Deceiving, I win!
Card games require a lot of calculation, when betting is involved. I have played a couple of games and one of my favorites is Poker.
The tension surfacing the Casino table after every move of the players surrounding it, is just thrilling!
One can make fortunes out of nothing and it could also be the other way round. More often the latter dominates.
Today we are observing an excellent, detailed work by Michelangelo Merisi da Caravaggio, an Italian Artist, who created this piece in ca 1595 known as The Cardsharp.
The Cardsharp is a person who wins the game by deceiving his opponents, trying different tricks unknown to the players who are new to the game.
This is what I observed in this outstanding Trompe lóeil, pronounced as Tromp-'loi (Painting which looks as real as a Photograph with high resolution).
- The profoundness in the dexterity behind this Painting is just overwhelming.
For example, the wrinkles on the forehead of the man with a mustache, the shadow placement, reflection of light on the glassy surface of the knife-scabbard, which we will discuss in detail later on.
- The young gullible teen age boy on the left, who seems to be less worldly yet affluent, is in the belly of the beast!
The man with the mustache standing right besides him, is peeking his cards, trying to read his next move and help the Cardsharp to win the game:
- The hand gesture of man with mustache somehow resembles closely to the "trinity hand gesture" of Jesus, most commonly seen in his photos.

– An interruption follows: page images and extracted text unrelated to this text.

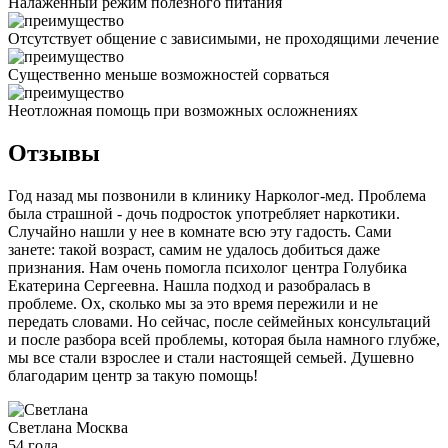
Налаженный режим полезного питания
Отсутствует общение с зависимыми, не проходящими лечение
Существенно меньше возможностей сорваться
Неотложная помощь при возможных осложнениях
Отзывы
Год назад мы позвонили в клинику Нарколог-мед. Проблема
была страшной - дочь подросток употребляет наркотики.
Случайно нашли у нее в комнате всю эту гадость. Сами
занете: такой возраст, самим не удалось добиться даже
признания. Нам очень помогла психолог центра Голубика
Екатерина Сергеевна. Нашла подход и разобралась в
проблеме. Ох, сколько мы за это время пережили и не
передать словами. Но сейчас, после сеймейных консультаций
и после разбора всей проблемы, которая была намного глубже,
мы все стали взрослее и стали настоящей семьей. Душевно
благодарим центр за такую помощь!
Светлана
Москва
54 года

\- Can you recognize the untouched wooden board with dices in the left of the Painting?
It is one of the oldest board games, as old as 5000 years, the game of Backgammon.
It is a two-player game, played by rolling two dices. Consists of 24 Triangles called points, grouped in four quadrants of 6 triangles each:
- In the medieval years, warriors or men embellished their hats or caps with feathers as an achievement for a kill in the war, or a successful deadly hunt, just as the English idiomatic phrase A Feather in your cap!
You can see the Cardsharp and the man with mustache have such feathers on their caps:
- The Cardsharp possesses a small sized Dagger, resting neatly in its leather brownish scabbard.
Caravaggio is well known for his detailing with lights, shadows and reflections as we have discussed it earlier in the blog The magic of the Lute!
Click on the link above for more information on his other works.
Similar work can be seen in this painting.
There are two light sources in this Artwork, one on the upper left corner of the painting which falls directly on the young gullible boy's face and brightening it up.
The reflection of this light source can be observed on the glassy surface of the Dagger-scabbard with white dots and the shadow placements of Cardsharp's left hand rested on the table makes it more evident:
- The other source of light is on the right of the painting, perhaps the sun rays rushing in from an open window of the Vintage Casino:
- The expressions of the Cardsharp tells a lot about the tension surfacing the game.
He looks very alert, staring without a blink at his naïve opponent, swiftly pulling a card from the ones which are tucked inside his belt from the back, shows how skilled he is in the technique of deception!